Pour l'adoption définitive du texte en juillet, le Premier ministre aura très probablement recours à cet article de la Constitution, qui permet au gouvernement de contourner le vote des députés. 

Le Premier ministre assiste à une réunion des organisations musulmanes de France, le 15 juin 2015, au ministère de l\'Intérieur, à Paris.
Le Premier ministre assiste à une réunion des organisations musulmanes de France, le 15 juin 2015, au ministère de l'Intérieur, à Paris. (MARTIN BUREAU / AFP)

Manuel Valls a engagé mardi 16 juin, à l'Assemblée nationale, la responsabilité de son gouvernement pour adopter sans vote en nouvelle lecture du projet de loi MacronRecourir à l'article 49.3 de la Constitution est un "choix d'efficacité", selon le Premier ministre, alors que le texte continue de diviser à gauche.
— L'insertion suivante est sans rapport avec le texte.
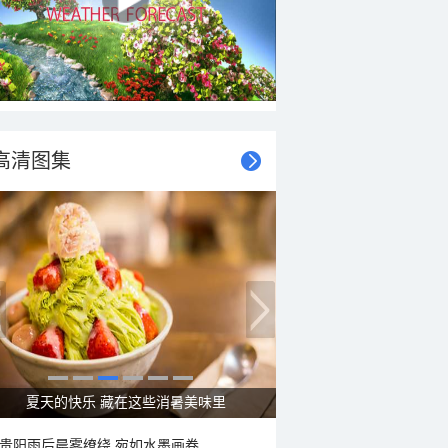
高清图集
广西南宁：盛夏里的“绿野仙踪”
贵阳雨后晨雾缭绕 宛如水墨画卷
Une solution à laquelle le gouvernement fera probablement appel une troisième fois, en juillet, pour l'adoption définitive du texte.

Parce qu'il en a le droit

"S'il faut utiliser à nouveau l'engagement de la responsabilité au mois de juillet pour l'adopter définitivement après le débat au Sénat nous le ferons, tranquillement, c'est un droit que nous donne la Constitution", a affirmé le Premier ministre, mardi soir, sur TF1, après avoir été boycotté par la droite et une partie de la gauche dans l'hémicycle. C'est vrai. Le gouvernement peut recourir à l'article 49.3 plusieurs fois au cours d'une législature, à condition qu'il s'applique au même texte.

Il s'agit du cheminement logique de la navette parlementaire. Après son deuxième passage à l'Assemblée, la loi Macron doit retourner au Sénat pour une deuxième lecture. En cas de nouveau désaccord (plus que probable) entre les deux chambres, une commission mixte paritaire tentera de se mettre d'accord. Puis c'est l'Assemblée qui aura le dernier mot et c'est à ce moment que le gouvernement pourrait utiliser une nouvelle fois le 49.3.

Parce qu'il n'a pas vraiment le choix

Mardi, la droite a quitté l'hémicycle au moment où Manuel Valls prenait la parole. "L'Assemblée a été humiliée" par cette "interdiction des débats", a justifié le patron des députés Les Républicains (LR), Christian Jacob. Les députés du Front de gauche ont également quitté leurs sièges peu après, refusant "de participer à cette espèce de mascarade" avec un Premier ministre "en train de bafouer la démocratie dans ce pays", selon les mots de leur chef de file André Chassaigne.

Dans la foulée, les députés LR associés aux centristes de l'UDI ont aussitôt déposé une motion de censure, qui sera débattue jeudi après-midi. Difficile d'imaginer que ces élus donnent leur aval à un texte déjà adopté par deux fois sans leur vote.

Parce que François Hollande est pressé

Le texte sera considéré comme adopté en nouvelle lecture en fin de semaine, à moins que le gouvernement ne soit renversé par le vote à la majorité absolue de cette motion de censure, ce qui semble exclu. Le texte repartira ensuite au Sénat avant d'être définitivement adopté par l'Assemblée.

Cette adoption définitive devrait intervenir avant le 14 juillet, selon le souhait du président François Hollande. Cette fois-ci, l'exécutif a tranché pour la solution la plus rapide, avant même le débat. "L'objectif, maintenant, après plus de dix mois de débats sur ce texte, c'est d'en arriver à la conclusion", a dit François Hollande, car "on a besoin de ce texte pour avoir davantage de possibilités de croissance et d'emplois". Le 49.3 s'impose dès lors comme la solution la plus rapide, pour tenir ce calendrier serré.